Picture a builder or a roofer; imagine them with their hard hats and steel toe-capped boots. Did you imagine a man or a woman? Women currently represent just 11% of the construction industry in the UK and only 2% of these women are on site working in manual labour jobs.
Marta de Sousa, founder of Lux Reality, is a property developer working in construction. She is no stranger to building sites and her DIY dexterity makes her a dab hand with power tools. However, she is one of the very few women in the construction industry leading an international property development company and working alongside her team on site. “It is a very male-dominated world in all areas of the business from suppliers, to builders and engineers. I’m always the only woman on site and I rarely come across women trades people,” says de Sousa. She believes that gender plays a big role in how people are perceived and treated. Gaining respect and being recognised for one’s abilities as opposed to gender often takes time and de Sousa has been subject to catcalls as well as several attempts by tradesmen and suppliers to undermine her expertise and overcharge her. “What is frustrating is the feeling that I have to go the extra mile more than a man every time to prove that I know what I am talking about. The way I combat this gender stereotyping is by asserting myself on site and demonstrating my knowledge to anyone I employ,” she adds. Her struggles to gain respect from male counterparts despite her profound knowledge, show that perceptions of women in stereotypically male industries need to change. Women have landed jobs because they are capable, not to fill quotas.
According to Kate Lester, founder of Diamond Logistics, the logistics industry is finally changing for women. She proved herself in a highly male-dominated industry and has helped to shift the gender dynamic by creating one of the biggest logistics franchises in the UK. She started her career in logistics when she was 20 and was the only girl in a very male office and admits that it’s always been quite rough and tumble. The logistics industry attracts males as many of the proprietors and drivers are male and Lester has been subject to sexism in the past. “I’ve had my arse slapped in the office before; obviously that particular sub-contractor didn’t stay with us for very long. You repeatedly get people saying, ‘can I speak to the governor?’ and I say: ‘well, you are’.” However, those days are behind Lester – the industry is changing, she says. Half of her team at Diamond are female and Lester runs a very balanced office. She has also always demanded that everybody treats each other with the respect they deserve. “I’ve always found my sex to be a very positive attribute because I genuinely believe that I run my business and my office very differently, it’s a very collaborative way or working and it’s very team driven.” Lester’s own business ethos could be adopted by other industries to encourage more women into roles.
Industries are fundamentally changing for women. These women have proven that gender was no obstacle in them achieving success. Dubé, Chen and Lester all agree that being a female in predominately male workplaces made them stand out. Lester elaborates: “It’s a positive attribute because if anything it makes you slightly different; we are all trying to differentiate ourselves in this marketplace and if our gender does assist, then that’s beneficial.”
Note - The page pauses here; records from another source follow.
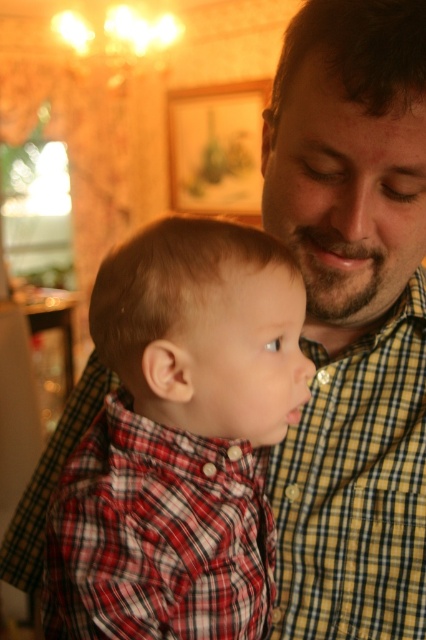 You are standing in the room and see the point at coordinates (180,440). Which object is this point located on?

The point at coordinates (180,440) is located on the red plaid shirt at center.

You are a photographer trying to capture a candid shot of the red plaid shirt at center. You have a camera that requires a minimum distance of 16 inches to focus properly. Can you take the photo from your current position?

The red plaid shirt at center and camera are 16.43 inches apart from each other. Since the required minimum distance is 16 inches, the camera can focus and take the photo. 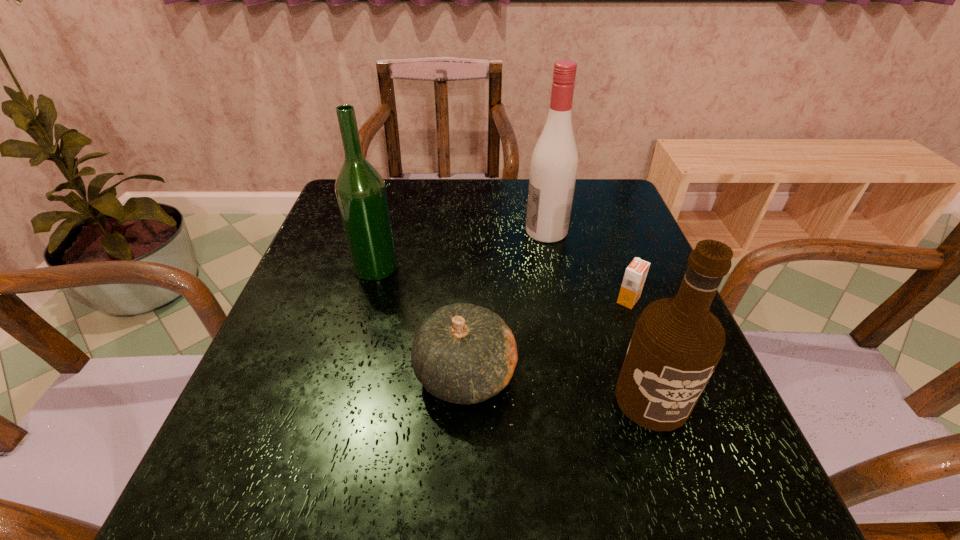 Find the location of a particular element. This screenshot has width=960, height=540. vacant space that satisfies the following two spatial constraints: 1. on the label of the orange juice; 2. on the right side of the third object from left to right is located at coordinates (560, 300). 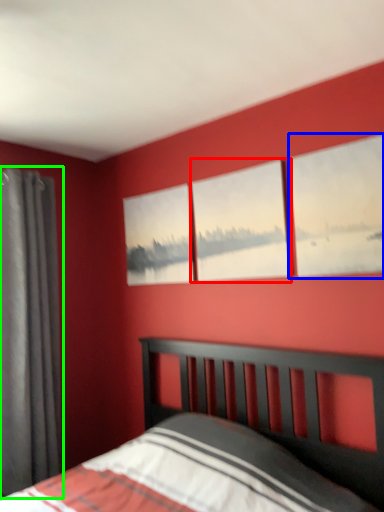 Question: Estimate the real-world distances between objects in this image. Which object is farther from window (highlighted by a red box), window (highlighted by a blue box) or curtain (highlighted by a green box)?

Choices:
 (A) window
 (B) curtain

Answer: (B) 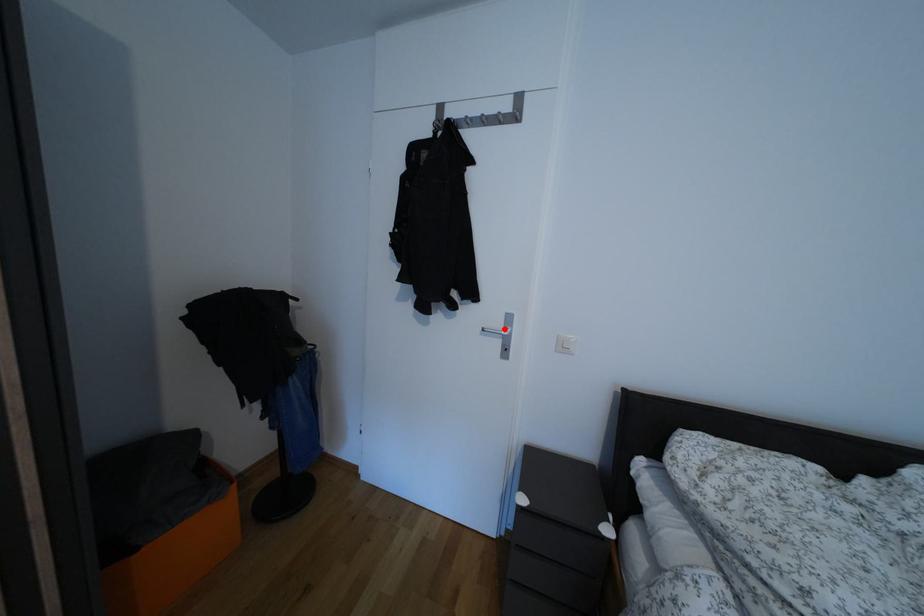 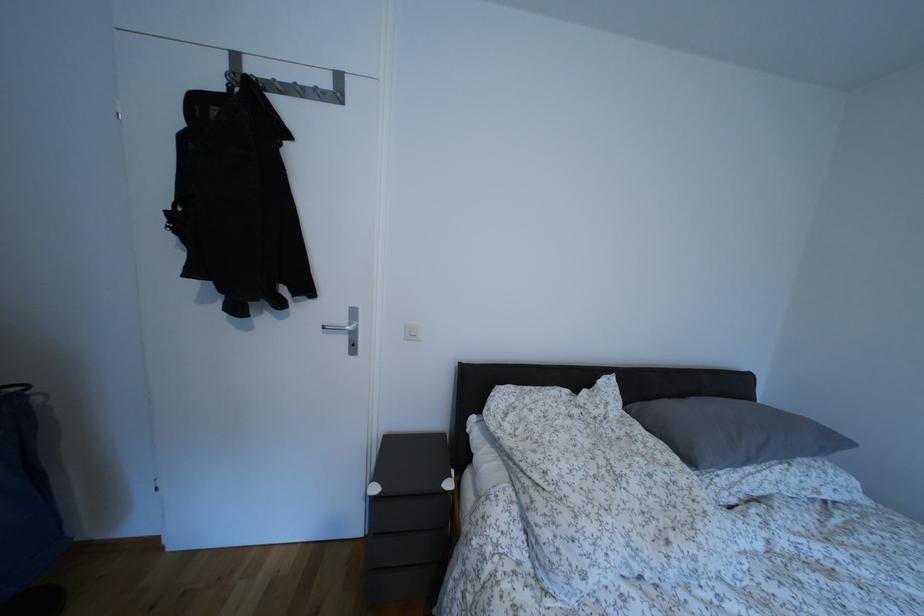 Find the pixel in the second image that matches the highlighted location in the first image.

(348, 325) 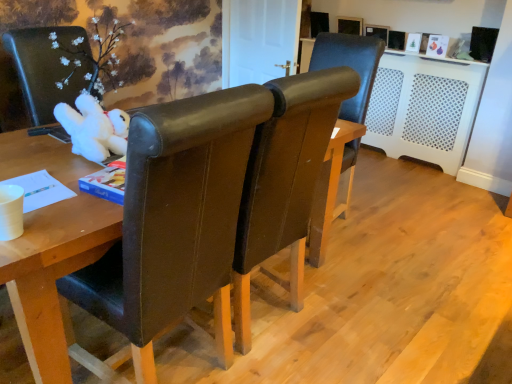 Locate an element on the screen. The image size is (512, 384). vacant space to the right of brown leather chair at center, which is counted as the second chair, starting from the back is located at coordinates (367, 316). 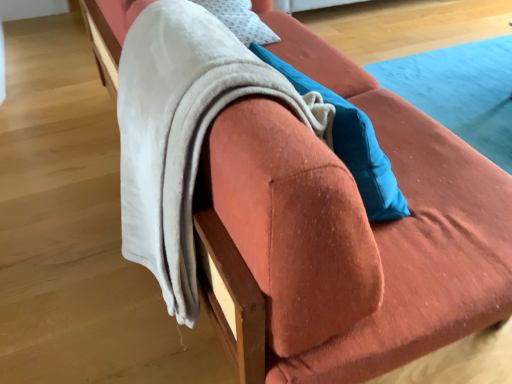 Question: In terms of height, does soft white fleece blanket at upper left look taller or shorter compared to white soft pillow at upper center?

Choices:
 (A) short
 (B) tall

Answer: (B)

Question: Looking at their shapes, would you say soft white fleece blanket at upper left is wider or thinner than white soft pillow at upper center?

Choices:
 (A) wide
 (B) thin

Answer: (A)

Question: In terms of size, does soft white fleece blanket at upper left appear bigger or smaller than white soft pillow at upper center?

Choices:
 (A) big
 (B) small

Answer: (A)

Question: Is white soft pillow at upper center in front of or behind soft white fleece blanket at upper left in the image?

Choices:
 (A) behind
 (B) front

Answer: (A)

Question: Does point coord(238,11) appear closer or farther from the camera than point coord(174,236)?

Choices:
 (A) closer
 (B) farther

Answer: (B)

Question: Based on their positions, is white soft pillow at upper center located to the left or right of soft white fleece blanket at upper left?

Choices:
 (A) right
 (B) left

Answer: (A)

Question: From the image's perspective, is white soft pillow at upper center positioned above or below soft white fleece blanket at upper left?

Choices:
 (A) below
 (B) above

Answer: (B)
Whilst Davies’ board target will help to encourage more women to pursue senior positions, different approaches are required for each industry to promote women on talent rather than a number agenda. Schools need to do more to educate girls they can excel in STEM subjects and that they can pursue any career that they want to. Businesses need to address the needs of women avoiding male dominated industries and cater their recruitment approaches accordingly.